While I’m trying to make an impact for my community, I have also been trying to get to grips with the job of being a Member of Parliament. These first two weeks have been a blur lessons for new MPs, from how to set up your parliamentary office, to the rules on how to speak. Parliament has a number of strange rules and traditions, many of which make it harder for the public to relate to what is happening. I hope that this new intake of parliamentarians, one of the biggest in history, gives us an opportunity to shake up some of those traditions and make the House of Commons more understandable and relatable to the public.
Getting used to the place and it’s rules has been a bit like having my first day at a new school… although the Palace of Westminster is very different to the buildings of Calder High School where I started 30 years ago! One thing that was familiar to me as an old Calder High student however was the new MP for Stoke on Trent South Dr Allison Gardner, who by a very strange coincidence used to be my biology teacher at Calder High! Alison is just as lovely and passionate as I remember her being as a teacher. And it is a testament to the new MPs we have that so many have experience across a number of different jobs and careers.

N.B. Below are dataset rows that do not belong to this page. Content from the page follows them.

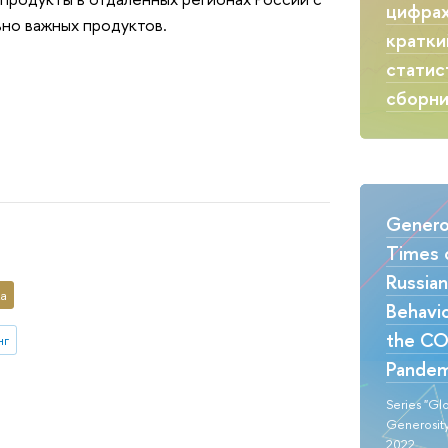
цифрах
но важных продуктов.
кратки
статис
сборн
Generos
Times o
Russia
ка
Behavio
the CO
нг
Pandem
Series "Gl
Generosity
2022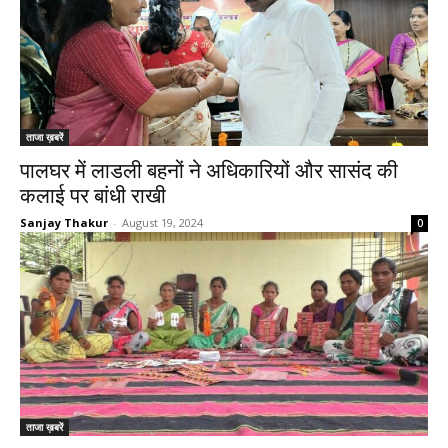
ताजा ख़बरें
पालघर में लाडली बहनों ने अधिकारियों और सासंद की
कलाई पर बांधी राखी
Sanjay Thakur
-
August 19, 2024
0
ताजा ख़बरें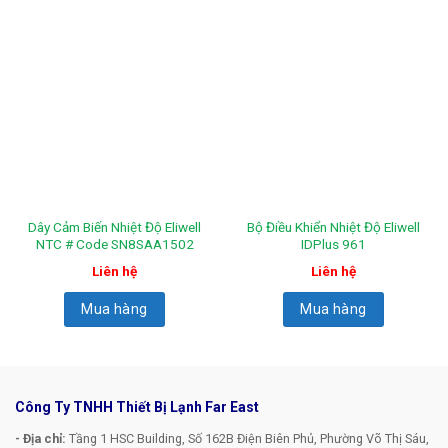
Dây Cảm Biến Nhiệt Độ Eliwell
Bộ Điều Khiển Nhiệt Độ Eliwell
NTC # Code SN8SAA1502
IDPlus 961
Liên hệ
Liên hệ
Mua hàng
Mua hàng
Công Ty TNHH Thiết Bị Lạnh Far East
- Địa chỉ:
Tầng 1 HSC Building, Số 162B Điện Biên Phủ, Phường Võ Thị Sáu,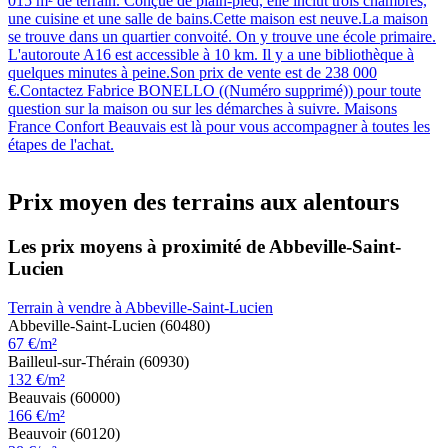
015 m² de terrain. Conçue de plain-pied, elle inclut trois chambres,
une cuisine et une salle de bains.Cette maison est neuve.La maison
se trouve dans un quartier convoité. On y trouve une école primaire.
L'autoroute A16 est accessible à 10 km. Il y a une bibliothèque à
quelques minutes à peine.Son prix de vente est de 238 000
€.Contactez Fabrice BONELLO ((Numéro supprimé)) pour toute
question sur la maison ou sur les démarches à suivre. Maisons
France Confort Beauvais est là pour vous accompagner à toutes les
étapes de l'achat.
Prix moyen des terrains aux alentours
Les prix moyens à proximité de Abbeville-Saint-
Lucien
Terrain à vendre à Abbeville-Saint-Lucien
Abbeville-Saint-Lucien (60480)
67 €/m²
Bailleul-sur-Thérain (60930)
132 €/m²
Beauvais (60000)
166 €/m²
Beauvoir (60120)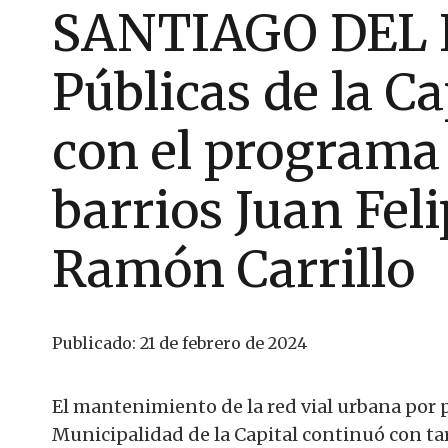
SANTIAGO DEL 
Públicas de la Ca
con el programa 
barrios Juan Feli
Ramón Carrillo
Publicado:
21 de febrero de 2024
El mantenimiento de la red vial urbana por p
Municipalidad de la Capital continuó con tar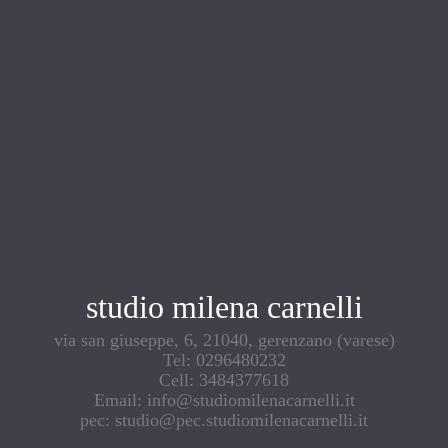
studio milena carnelli
via san giuseppe, 6, 21040, gerenzano (varese)
Tel: 0296480232
Cell: 3484377618
Email: info@studiomilenacarnelli.it
pec: studio@pec.studiomilenacarnelli.it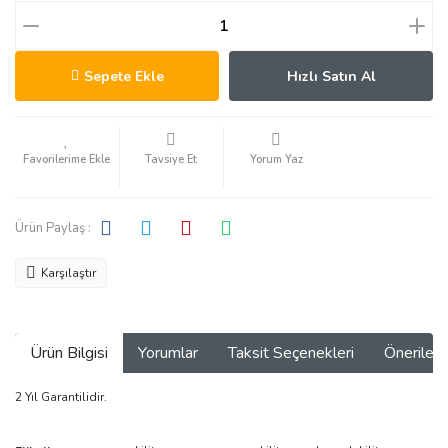
Sepete Ekle
Hızlı Satın Al
Tavsiye Et
Yorum Yaz
Ürün Paylaş :
Karşılaştır
Ürün Bilgisi
Yorumlar
Taksit Seçenekleri
Önerilerin
2 Yıl Garantilidir.
Bu ürünün fiyat bilgisi, resim, ürün açıklamalarında ve diğer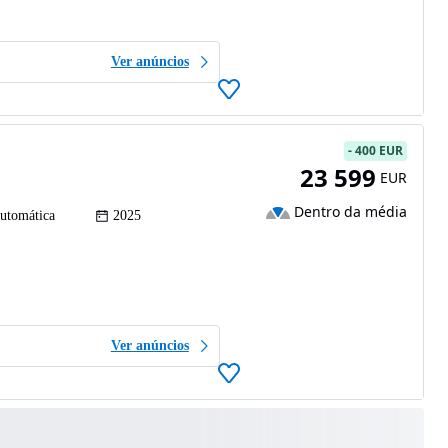
Ver anúncios
-
400 EUR
23 599
EUR
Dentro da média
utomática
2025
Ver anúncios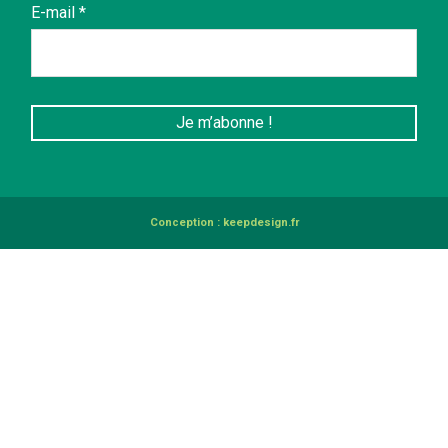
E-mail
*
Conception :
keepdesign.fr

I’m writing this before the Kings Speech, but what I know of what’s coming is a programme for governing and rebuilding this country. Over 30 bills from planning to the NHS. My time as a councillor showed me the immense power of public services to make people’s lives better. But also that when they fail they leave many behind. Labour went to the country at the start of this month making clear we need a decade of national renewal. And it is clear from the conversations I’ve had with constituents over the past months that people feel that too. We are already getting to work.